We stop in Witten, Germany, to meet a bunch of medical students who have set up a peer-training program to educate Ukrainian medical students in HIV awareness –they’ve met some resistance to taking HIV prevention messages into schools, and I put them in touch with “Our Generation”, the organisation I support in Chernihiv, which has a lot of experience in this field. We talk about future joint projects – we can see many opportunities.

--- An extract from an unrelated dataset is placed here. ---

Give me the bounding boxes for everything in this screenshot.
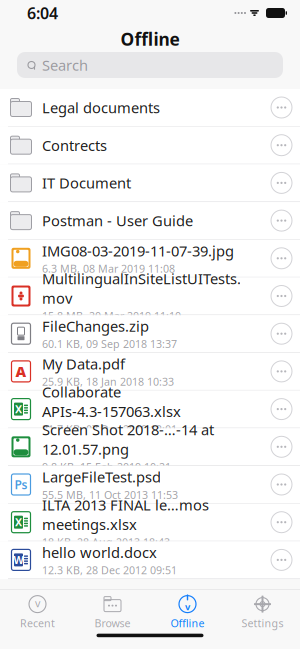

My first thought on entering Ukraine, as the front wheels of my Land Rover drop into the collapsed drain that ran across the road under the border gate, is: ‘how sadly symbolic of the state of the country as a whole’. But as the formalities of passport control, vehicle registration and import control get underway, I sense that something significant and fundamental had changed since my last visit.It takes a few moments to understand – it starts with a feeling that the official who is reviewing my documents is, well, pleased to be there. I glance at his uniform - smart, obviously cared for – and then spot his name badge. This is a novelty since my last trip, and surely another borrowing from the McDonalds culture – Hi, my name’s Ivan, would like fries with your immigration form? Regular stamp or super-size stamp? Then I see it; below his name and number, where it should have said “have a nice day” is the customs hotline telephone number. And there it is again on the office window, above a statement that offering or accepting bribes is a criminal offence. Mr President, I take my hat off to you – this is more than just empty words, this is putting money where you mouth is.
Because the corruption which I had seen on previous visits – the blatant demands for money or cigarettes by petty officials who, for a few moments, held all the aces – is different from the addictive money grabbing of the high-ups. At Ivan’s level it is driven by need, not by greed; it can only flourish when despair has displaced self-respect. As I pass from one bright, well appointed office to another (although far fewer than previously thanks to the new “unified office” which does the work of four departments in a fraction of the time) all the staff present the same impression: proud to be doing their job properly in an environment which cares for them. And that means someone is spending money on salaries and office equipment. Here an adequate carrot is leading the horse, the stick clearly visible but unnecessary.